Assignment: Report how many lines in the records below contain the word "that". Nothing else belongs in the answer.

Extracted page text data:
================================
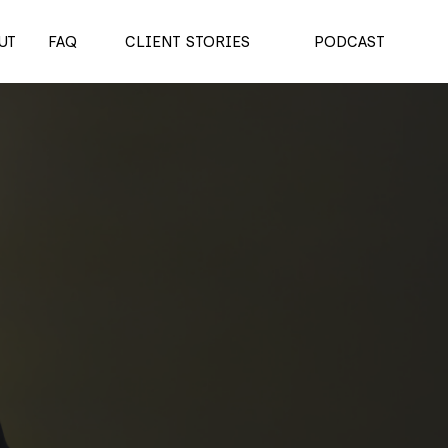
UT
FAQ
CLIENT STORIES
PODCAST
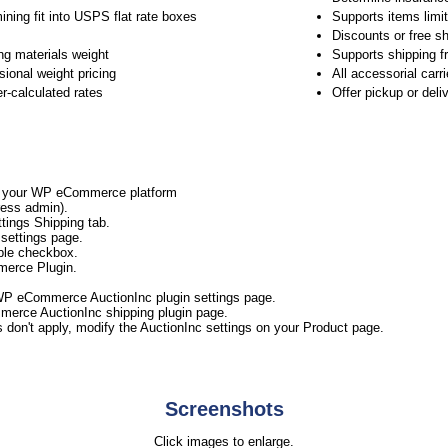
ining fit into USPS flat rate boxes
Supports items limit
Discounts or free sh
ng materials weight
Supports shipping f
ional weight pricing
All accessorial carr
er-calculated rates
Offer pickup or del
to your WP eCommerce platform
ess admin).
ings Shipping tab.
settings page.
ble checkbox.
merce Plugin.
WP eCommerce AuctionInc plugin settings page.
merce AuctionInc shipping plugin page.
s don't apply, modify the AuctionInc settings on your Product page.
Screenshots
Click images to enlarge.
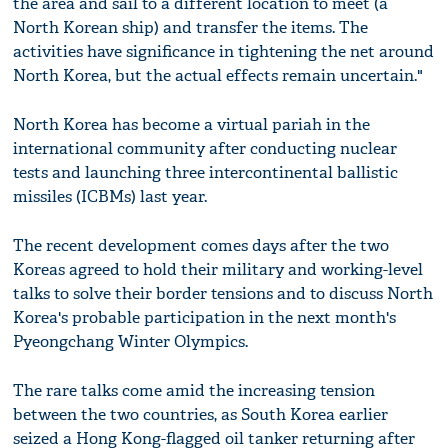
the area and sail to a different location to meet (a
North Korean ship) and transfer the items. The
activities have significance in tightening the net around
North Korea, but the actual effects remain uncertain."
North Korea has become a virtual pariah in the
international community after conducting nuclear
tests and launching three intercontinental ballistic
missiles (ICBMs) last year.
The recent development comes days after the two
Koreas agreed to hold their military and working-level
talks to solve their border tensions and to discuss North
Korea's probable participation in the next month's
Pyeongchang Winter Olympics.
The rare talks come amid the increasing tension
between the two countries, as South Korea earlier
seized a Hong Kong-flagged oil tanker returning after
================================
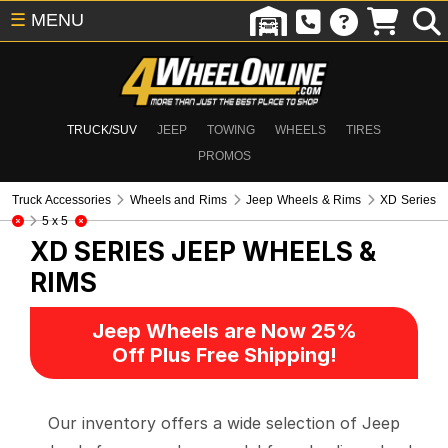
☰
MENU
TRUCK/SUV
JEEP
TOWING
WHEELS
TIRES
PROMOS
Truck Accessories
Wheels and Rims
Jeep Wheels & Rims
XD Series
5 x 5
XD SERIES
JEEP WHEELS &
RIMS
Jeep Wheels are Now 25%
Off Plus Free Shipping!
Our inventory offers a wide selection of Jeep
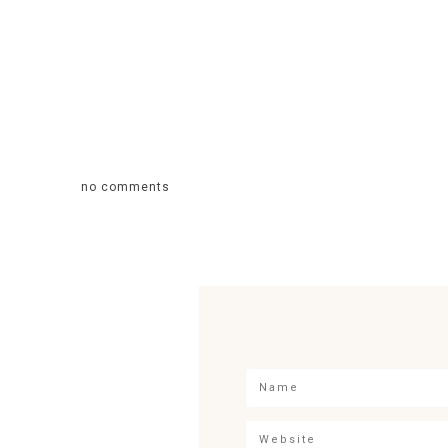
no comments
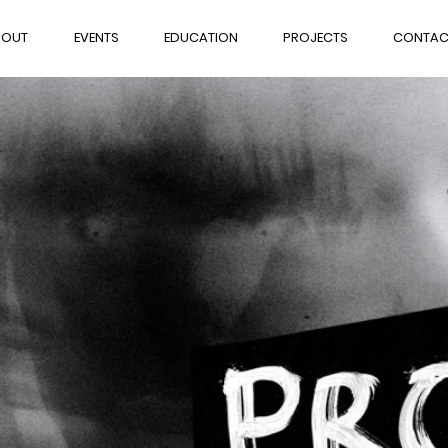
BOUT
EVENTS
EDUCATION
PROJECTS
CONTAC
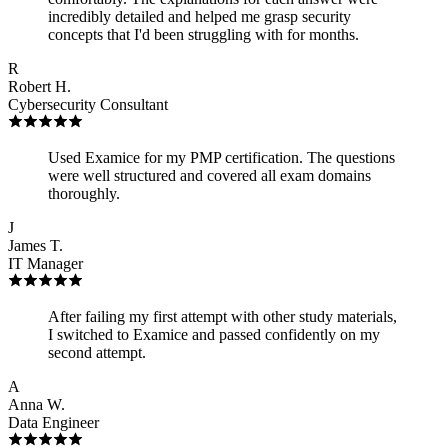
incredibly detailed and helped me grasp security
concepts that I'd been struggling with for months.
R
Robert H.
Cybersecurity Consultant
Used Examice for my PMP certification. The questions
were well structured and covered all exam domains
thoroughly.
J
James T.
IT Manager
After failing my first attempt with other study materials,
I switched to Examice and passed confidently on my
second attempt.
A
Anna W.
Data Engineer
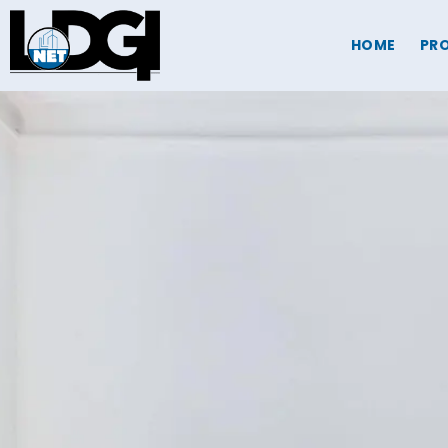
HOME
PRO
================================
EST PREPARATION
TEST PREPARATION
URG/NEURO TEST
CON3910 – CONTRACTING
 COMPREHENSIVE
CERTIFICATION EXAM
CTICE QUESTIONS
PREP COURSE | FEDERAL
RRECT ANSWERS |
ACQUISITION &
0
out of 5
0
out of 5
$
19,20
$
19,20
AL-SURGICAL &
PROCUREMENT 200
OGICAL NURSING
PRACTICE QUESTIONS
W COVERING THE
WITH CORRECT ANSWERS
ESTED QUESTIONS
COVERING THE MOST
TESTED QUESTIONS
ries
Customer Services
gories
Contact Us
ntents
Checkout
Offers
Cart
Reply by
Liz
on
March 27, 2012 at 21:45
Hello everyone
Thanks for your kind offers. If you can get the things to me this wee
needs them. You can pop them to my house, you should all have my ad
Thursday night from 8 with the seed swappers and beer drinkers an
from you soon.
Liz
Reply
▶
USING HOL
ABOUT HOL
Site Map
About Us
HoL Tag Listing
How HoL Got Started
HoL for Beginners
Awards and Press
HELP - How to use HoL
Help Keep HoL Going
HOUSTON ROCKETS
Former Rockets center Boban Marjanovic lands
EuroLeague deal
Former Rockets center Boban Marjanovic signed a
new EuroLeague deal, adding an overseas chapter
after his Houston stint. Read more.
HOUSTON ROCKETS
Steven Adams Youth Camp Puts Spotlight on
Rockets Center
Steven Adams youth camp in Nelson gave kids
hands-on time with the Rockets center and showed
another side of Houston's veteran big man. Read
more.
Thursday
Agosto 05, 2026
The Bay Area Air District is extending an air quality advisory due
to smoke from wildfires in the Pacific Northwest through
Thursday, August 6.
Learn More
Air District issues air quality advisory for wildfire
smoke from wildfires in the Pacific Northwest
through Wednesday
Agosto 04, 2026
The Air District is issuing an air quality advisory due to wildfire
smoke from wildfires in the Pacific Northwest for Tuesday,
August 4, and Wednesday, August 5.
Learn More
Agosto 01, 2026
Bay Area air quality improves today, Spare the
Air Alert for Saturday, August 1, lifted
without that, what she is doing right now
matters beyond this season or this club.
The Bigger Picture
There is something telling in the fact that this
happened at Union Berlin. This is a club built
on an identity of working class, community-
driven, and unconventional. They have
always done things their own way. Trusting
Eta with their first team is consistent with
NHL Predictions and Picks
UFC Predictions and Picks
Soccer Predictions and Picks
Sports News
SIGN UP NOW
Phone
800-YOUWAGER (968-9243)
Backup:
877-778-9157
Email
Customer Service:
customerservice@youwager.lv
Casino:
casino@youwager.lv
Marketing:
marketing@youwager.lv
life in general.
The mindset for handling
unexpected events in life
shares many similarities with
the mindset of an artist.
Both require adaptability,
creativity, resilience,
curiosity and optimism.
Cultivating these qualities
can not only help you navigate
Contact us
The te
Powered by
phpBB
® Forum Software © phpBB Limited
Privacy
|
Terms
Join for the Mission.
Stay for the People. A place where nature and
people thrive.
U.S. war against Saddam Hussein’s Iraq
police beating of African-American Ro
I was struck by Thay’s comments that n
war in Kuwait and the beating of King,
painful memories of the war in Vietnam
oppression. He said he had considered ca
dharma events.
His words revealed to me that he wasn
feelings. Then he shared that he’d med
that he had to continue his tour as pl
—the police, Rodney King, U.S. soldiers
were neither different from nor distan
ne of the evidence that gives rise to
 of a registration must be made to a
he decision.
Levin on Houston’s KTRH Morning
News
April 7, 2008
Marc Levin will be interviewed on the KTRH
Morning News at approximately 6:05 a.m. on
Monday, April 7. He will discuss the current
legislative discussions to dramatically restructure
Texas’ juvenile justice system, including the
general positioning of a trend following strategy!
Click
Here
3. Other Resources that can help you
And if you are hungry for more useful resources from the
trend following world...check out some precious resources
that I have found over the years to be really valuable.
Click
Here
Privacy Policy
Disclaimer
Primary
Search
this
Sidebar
================================
Answer to this task: 10